The Siege of Eternity e-2
Page 20
-The New Yorker
Except that there were some tens of millions of images that needed to be pulled up out of the world's astronomical archives and examined. Except that there were thousands and thousands of those little dots to be considered, since the space around Earth's Sun was crawling with comets and asteroids and bits of cosmic debris of every sort that were not the Scarecrow scout ship. Except that most of the plates had no precise equivalent and one had to be reconstructed.
The computers did the bulk of the work. They were quite good at taking one image of a quarter-degree square section of, say, the constellation Virgo and manipulating it to an exact match with another plate that included most, but not all, of the same stars. The computers were also quite able to identify a point of light in one that didn't exist in the other. The computers were even then able to sort through the infrared and radio images of the same area, if any existed, to see if there were spectrograms or other data that could identify its composition well enough to reject it as normal or flag it for further investigation.
But then it took a human being to decide about that identification, or to order new observations by some available telescope to clarify the point, and to try to figure out an orbit.

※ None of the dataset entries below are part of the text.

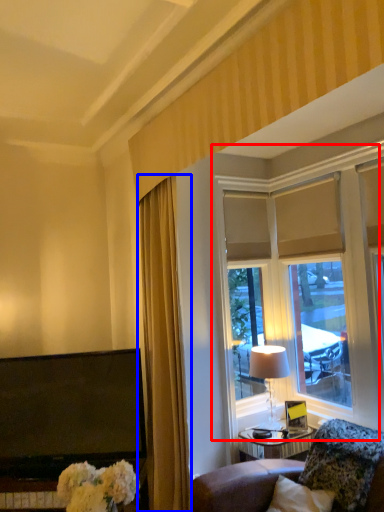 Question: Which object is further to the camera taking this photo, window (highlighted by a red box) or curtain (highlighted by a blue box)?

Choices:
 (A) window
 (B) curtain

Answer: (A) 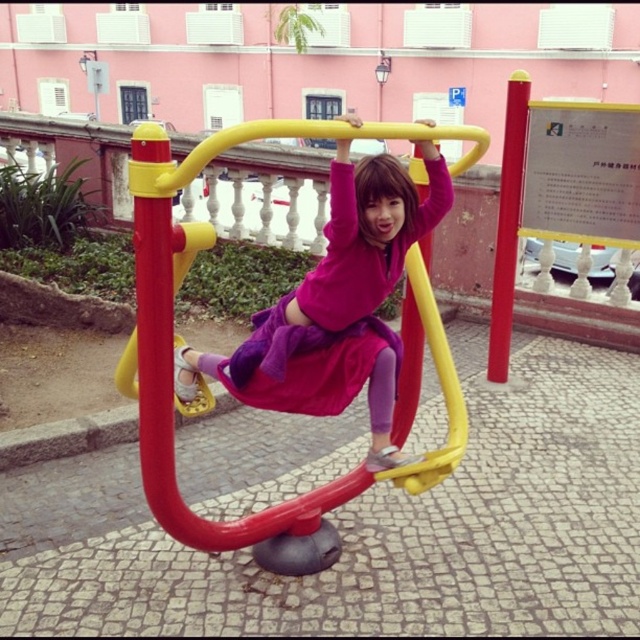 Is point (353, 484) farther from camera compared to point (372, 326)?

Yes.

Between matte plastic swing at center and purple velvet dress at center, which one is positioned lower?

matte plastic swing at center

Locate an element on the screen. The image size is (640, 640). matte plastic swing at center is located at coordinates (172, 316).

Identify the location of matte plastic swing at center. Image resolution: width=640 pixels, height=640 pixels. (172, 316).

Does purple velvet dress at center have a larger size compared to red plastic pole at center?

Correct, purple velvet dress at center is larger in size than red plastic pole at center.

Who is higher up, purple velvet dress at center or red plastic pole at center?

red plastic pole at center

Where is `purple velvet dress at center`? purple velvet dress at center is located at coordinates (332, 310).

Between point (145, 403) and point (502, 188), which one is positioned behind?

The point (502, 188) is behind.

Measure the distance between matte plastic swing at center and red plastic pole at center.

A distance of 7.26 feet exists between matte plastic swing at center and red plastic pole at center.

Describe the element at coordinates (172, 316) in the screenshot. I see `matte plastic swing at center` at that location.

Find the location of a particular element. matte plastic swing at center is located at coordinates (172, 316). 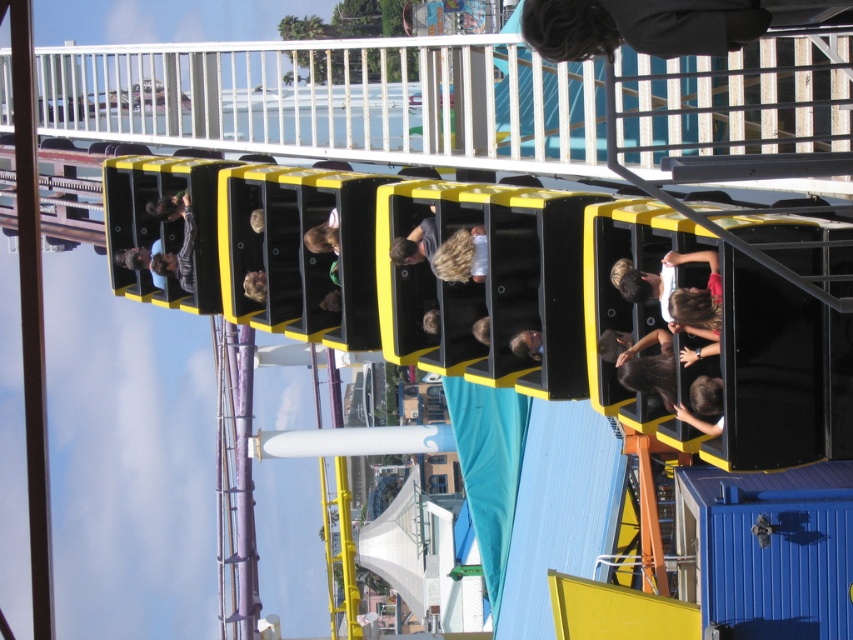 You are a photographer trying to capture the dark gray sweater at upper center in the image. What are the coordinates where you should focus your camera?

The dark gray sweater at upper center is located at coordinates point (640, 26).

You are a photographer taking a picture of the roller coaster riders. You notice two riders with different hairstyles at the center of the image. Which rider with matte black hair at center is located directly below the shiny brown hair at center?

The matte black hair at center is positioned under the shiny brown hair at center, so the rider with matte black hair at center is directly below the shiny brown hair at center.

You are a photographer trying to capture the best shot of the roller coaster. You have two points marked on your viewfinder at coordinates point (x=709, y=49) and point (x=675, y=378). Which point is closer to your camera lens?

Point (x=709, y=49) is closer to the camera lens than point (x=675, y=378). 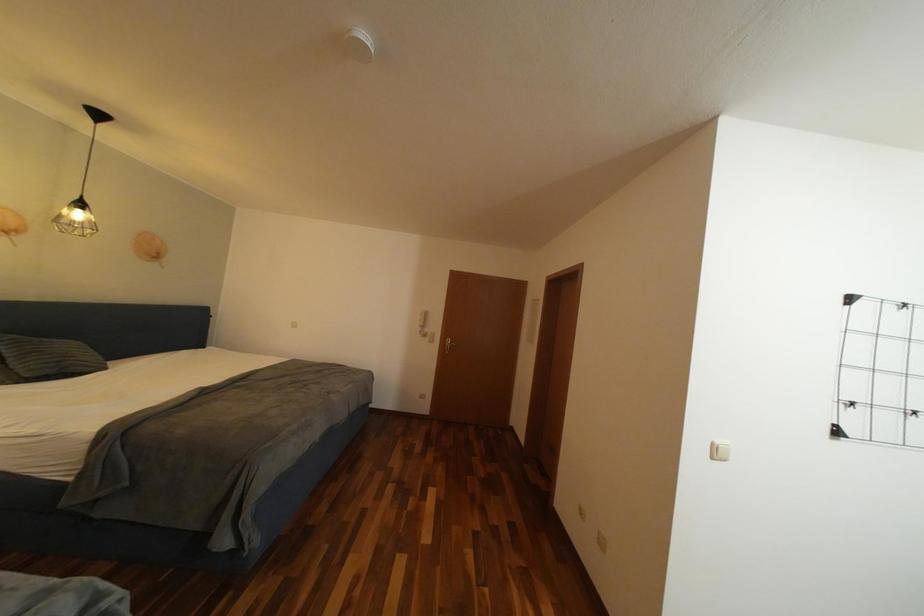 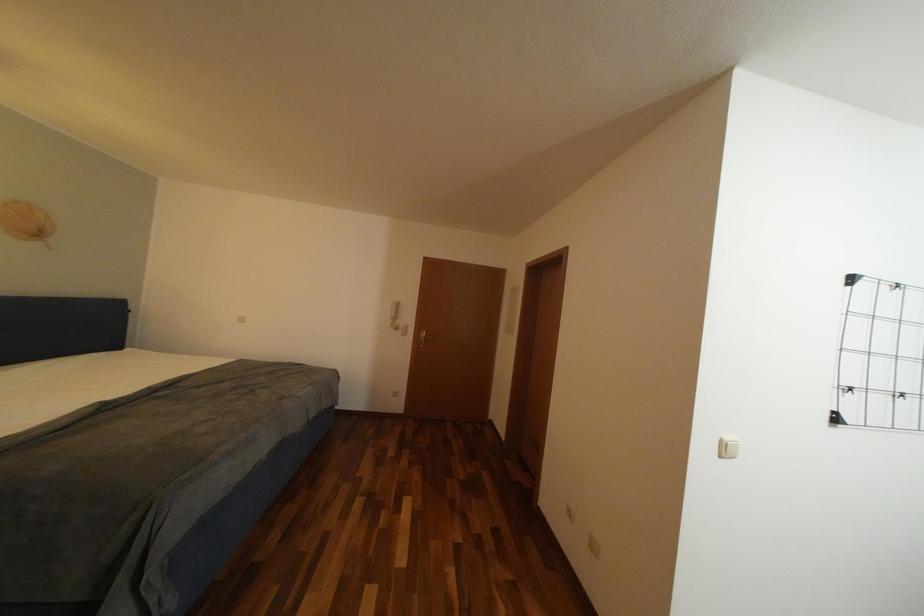 Question: What movement of the cameraman would produce the second image?

Choices:
 (A) Left
 (B) Right
 (C) Forward
 (D) Backward

Answer: (C) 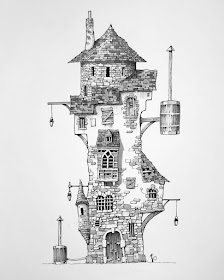 You are a GUI agent. You are given a task and a screenshot of the screen. Output one action in this format:
    pyautogui.click(x=<x>, y=<y>)
    Task: Click on the window
    This screenshot has width=224, height=280.
    Given the screenshot: What is the action you would take?
    tap(82, 210) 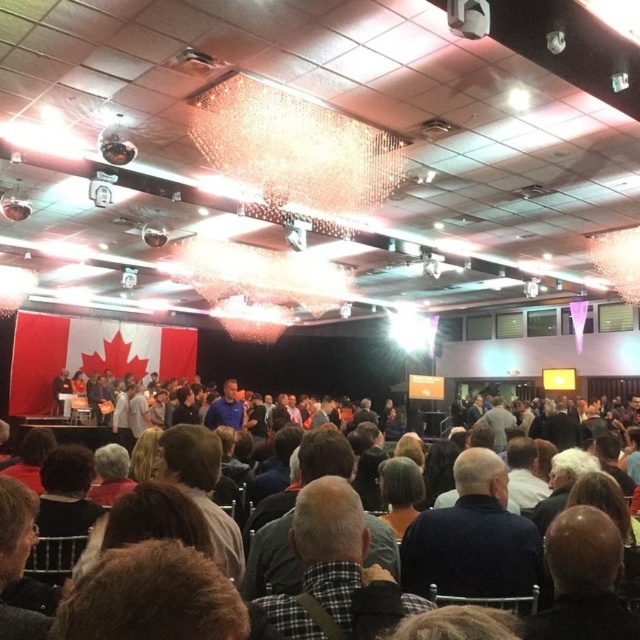 You are an event photographer at the back of the room. You need to take a photo of both the dark blue sweater at center and the bald head at center. Which one should you adjust your camera focus to first to ensure both are in the frame?

The dark blue sweater at center is positioned on the left side of bald head at center, so you should focus on the bald head at center first to ensure both are in the frame.

You are attending this event and want to take a photo of the dark blue sweater at center and the bald head at center. Which one will appear bigger in your photo?

The dark blue sweater at center will appear bigger in the photo since it is larger in size than the bald head at center. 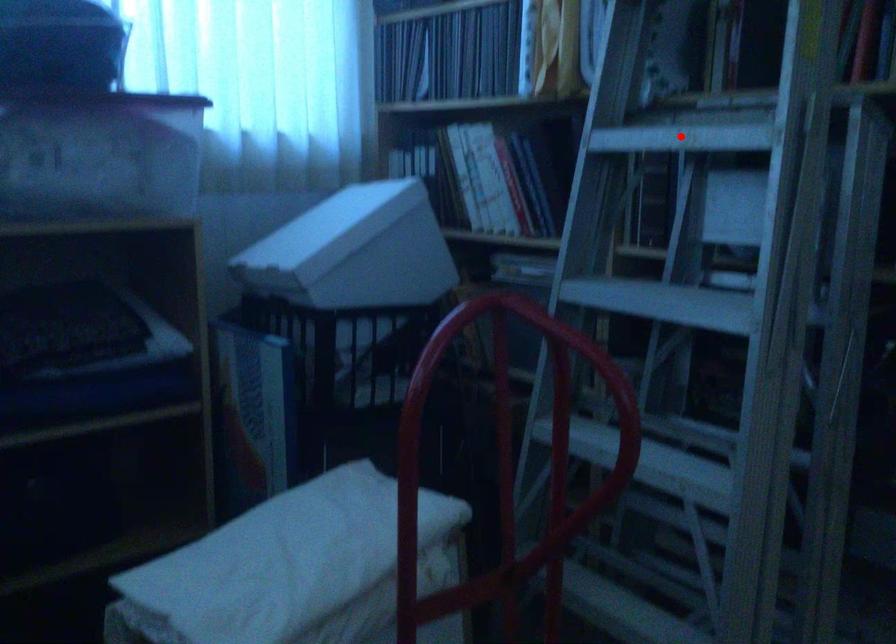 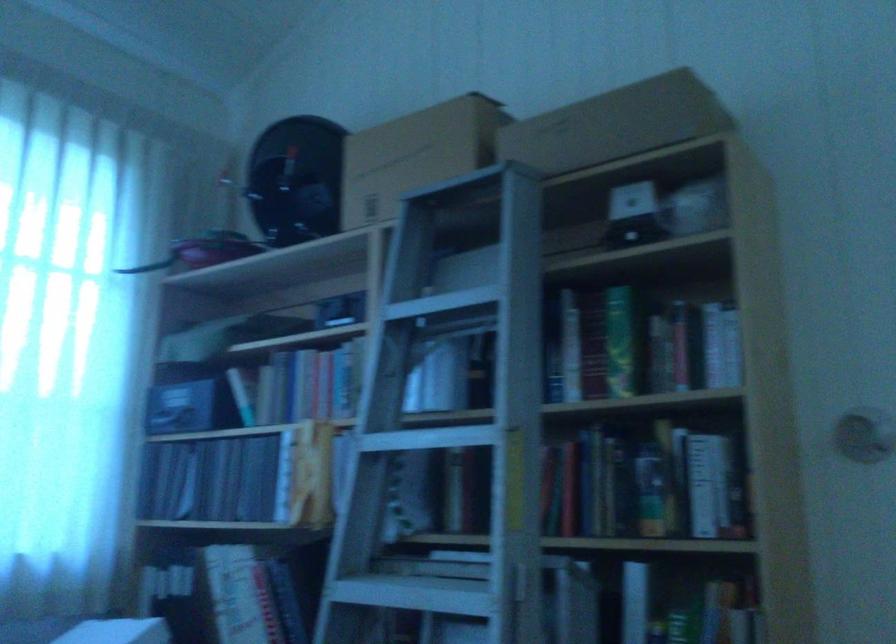 In the second image, find the point that corresponds to the highlighted location in the first image.

(415, 592) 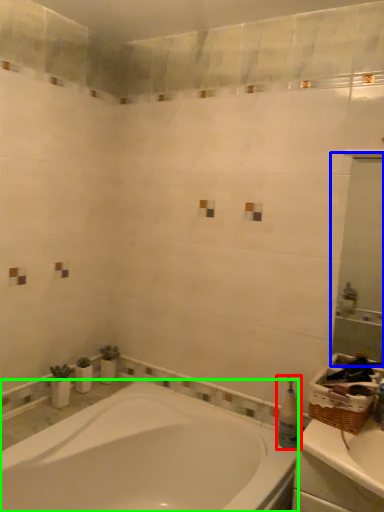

All this effort was bearing fruit-of a sort. Previously unidentified comets were being discovered every few minutes. So were new asteroids, if you could call some of those pebbly car-sized things real asteroids . . . but the Scarecrow scout ship remained elusive.
rat Adcock did her best to wake early in
the morning. The advantage of that was that you got the chance to jump right into the shower without waiting in line. Time was when one real bathroom and a closet-sized half bath for guests seemed perfectly adequate in the apartment, but that was before the new Pats and the Ukrainian visitor had come to share it.
On the third morning of the regime she missed her turn. Rosaleen had wakened earlier still, and was first in the shower-and the old lady did like to take long, long showers. While Pat Five had already preempted the half bath and showed no sign of coming out of it, either.
Grumpily Pat joined Patrice in the kitchen, putting together coffee and some sort of breakfast. Patrice inclined her head toward the half bath where Pat Five remained closeted. "Morning sickness again, I guess," she said. "Poor baby."
"Yeah, poor baby," Pat said, pouring herself a cup of coffee and taking it into the living room to drink in solitude.
But that was denied her, too, because there was a knock on the door. It was the Bureau guard who had remained outside all night long, and he was letting in a pair of uniformed people Pat couldn't identify. "They're from the United Nations. They claim they have official business with all of you," he said, but keeping one hand on his gun anyway.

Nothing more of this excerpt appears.